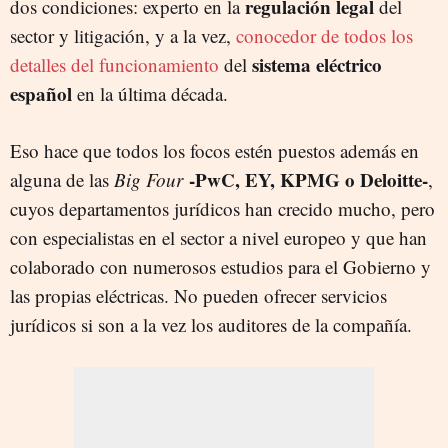
regulación legal
dos condiciones: experto en la
del
sector y litigación, y a la vez,
conocedor de todos los
sistema eléctrico
detalles del funcionamiento
del
español
en la última década.
Eso hace que todos los focos estén puestos además en
-PwC, EY, KPMG o Deloitte-
alguna de las
Big Four
,
cuyos departamentos jurídicos han crecido mucho, pero
con especialistas en el sector a nivel europeo y que han
colaborado con numerosos estudios para el Gobierno y
las propias eléctricas. No pueden ofrecer servicios
jurídicos si son a la vez los auditores de la compañía.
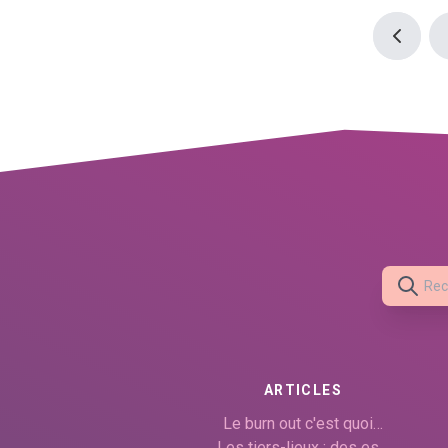
ARTICLES
Le burn out c'est quoi…
Les tiers-lieux : des es…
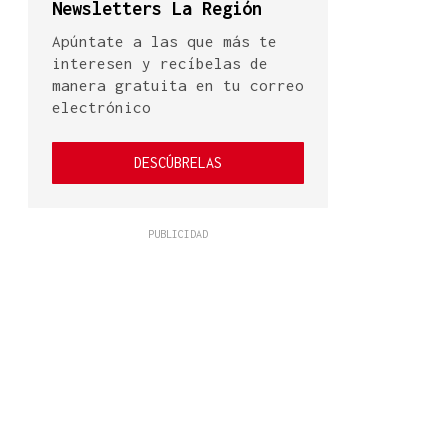
Newsletters La Región
Apúntate a las que más te
interesen y recíbelas de
manera gratuita en tu correo
electrónico
DESCÚBRELAS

**TASK TO COMPLETE**: What's needed is every record restated exactly, pictures excluded.

**ANSWER**:
regulación legal
dos condiciones: experto en la
del
sector y litigación, y a la vez,
conocedor de todos los
sistema eléctrico
detalles del funcionamiento
del
español
en la última década.
Eso hace que todos los focos estén puestos además en
-PwC, EY, KPMG o Deloitte-
alguna de las
Big Four
,
cuyos departamentos jurídicos han crecido mucho, pero
con especialistas en el sector a nivel europeo y que han
colaborado con numerosos estudios para el Gobierno y
las propias eléctricas. No pueden ofrecer servicios
jurídicos si son a la vez los auditores de la compañía.
ARTICLES
Le burn out c'est quoi…
Les tiers-lieux : des es…
Newsletters La Región
Apúntate a las que más te
interesen y recíbelas de
manera gratuita en tu correo
electrónico
DESCÚBRELAS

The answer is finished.